Search code examples
xmlxqueryexist-db

XQuery: "order by" doesn't work in "for-each-pair"


I have a collection 1 of xml files. The typical xml files in this collection is as follows:

Typical XML files from Collection 1

<book xml:id="1">
    <body>
        <collection>Name of collection 1</collection>
        <title>Title of book</title>
        <author>Author of book</author>
        <date>Date of publication of book</date>
        <text>This is a text of book .....</text>
    </body>
</book>

I query these files like this (I have to use XQuery and cannot use XSL here, it is beyond my will. My whole query is much more complex, here I use a simple version to show, at best, my code and my problem):

XQuery for XML files from Collection 1

for $book in collection("path_to_collection_1")
    let $collection_name := data($book/collection)
    let $title := data($book/title)
    let $author := data($book/author)
    let $date := data($book/date)

    where $date >= '2000'
    order by $date
return
<book>
    <collection_name>{$collection_name}</collection_name>
    <title>{$title}</title>
    <author>{$author}</author>
    <date>{$date}</date>
</book>

Result of XQuery for XML files from Collection 1 (pay attention to date)

1
<book>
    <collection_name>Collection 1</collection_name>
    <title>This is a best novel in the word</title>
    <author>Lebowski, Big</author>
    <date>2001</date>
</book>

2
<book>
    <collection_name>Collection 1</collection_name>
    <title>Another greate book</title>
    <author>Lincoln, Abraham</author>
    <date>2005</date>
</book>

3
<book>
    <collection_name>Collection 1</collection_name>
    <title>The story of my life</title>
    <author>Mouse, Mickey</author>
    <date>2012</date>
</book>
    etc. etc. etc.

Ok, it works well.

Also, I have a collection 2. The XML files from this second collection is basically the same as files from collection 1, but there is some little difference in the structure or in the name of some nodes, so I have to use a different query.

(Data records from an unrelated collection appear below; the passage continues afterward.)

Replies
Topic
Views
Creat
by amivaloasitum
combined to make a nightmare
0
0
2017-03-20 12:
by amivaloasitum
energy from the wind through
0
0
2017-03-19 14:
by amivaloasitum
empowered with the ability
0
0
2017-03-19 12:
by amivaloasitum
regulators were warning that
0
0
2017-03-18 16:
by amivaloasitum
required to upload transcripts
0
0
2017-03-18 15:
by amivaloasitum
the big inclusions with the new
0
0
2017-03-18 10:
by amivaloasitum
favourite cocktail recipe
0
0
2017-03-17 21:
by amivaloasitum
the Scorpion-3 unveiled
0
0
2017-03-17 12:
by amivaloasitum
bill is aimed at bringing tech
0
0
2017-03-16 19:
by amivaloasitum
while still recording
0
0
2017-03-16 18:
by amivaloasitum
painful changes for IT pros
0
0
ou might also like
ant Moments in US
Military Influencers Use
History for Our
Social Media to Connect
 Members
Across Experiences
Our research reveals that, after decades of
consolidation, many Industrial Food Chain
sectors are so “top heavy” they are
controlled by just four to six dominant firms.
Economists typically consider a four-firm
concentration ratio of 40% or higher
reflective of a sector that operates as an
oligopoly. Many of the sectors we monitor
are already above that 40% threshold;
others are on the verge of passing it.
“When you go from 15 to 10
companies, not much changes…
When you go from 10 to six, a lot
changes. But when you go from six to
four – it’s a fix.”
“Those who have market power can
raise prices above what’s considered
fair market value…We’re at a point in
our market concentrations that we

Typical XML files from Collection 2

<collection>
    <this_is_book>
        <data_about_book>
            <name_of_collection>Name of collection 2</name_of_collection>
            <title>Title of book</title>
            <author>Author of book</author>
            <date_of_publication>Date of publication of book</date_of_publication>
        </data_about_book>
        <text_of_book>
            <text>This is a text of book.....</text>
        </text_of_book>
    </this_is_book>
</collection>

XQuery for XML files from Collection 2

for $book in collection("path_to_collection_2")
    let $collection_name := data($book//name_of_collection)
    let $title := data($book//title)
    let $author := data($book//author)
    let $date := data($book//date_of_publication)

    where $date >= '2000'
    order by $date
return
<book>
    <collection_name>{$collection_name}</collection_name>
    <title>{$title}</title>
    <author>{$author}</author>
    <date>{$date}</date>
</book>

Result of XQuery for XML files from Collection 2 (pay attention to date)

1
<book>
    <collection_name>Collection 2</collection_name>
    <title>Why I crossed the Rubicon river</title>
    <author>Caesar, Julius</author>
    <date>2003</date>
</book>

2
<book>
    <collection_name>Collection 2</collection_name>
    <title>Colonize it!</title>
    <author>Musk, Elon</author>
    <date>2007</date>
</book>

3
<book>
    <collection_name>Collection 2</collection_name>
    <title>I have no more imagination</title>
    <author>Lennon, John</author>
    <date>2011</date>
</book>
    etc. etc. etc.

Ok, it works well.

My first problem was to combine the results from two queries (I have to able to query two collections in the same XQuery). To achieve this I use function for-each-pair (this was a subject of another question of mine here, many thanks to Martin Honnen for his answer and suggestions).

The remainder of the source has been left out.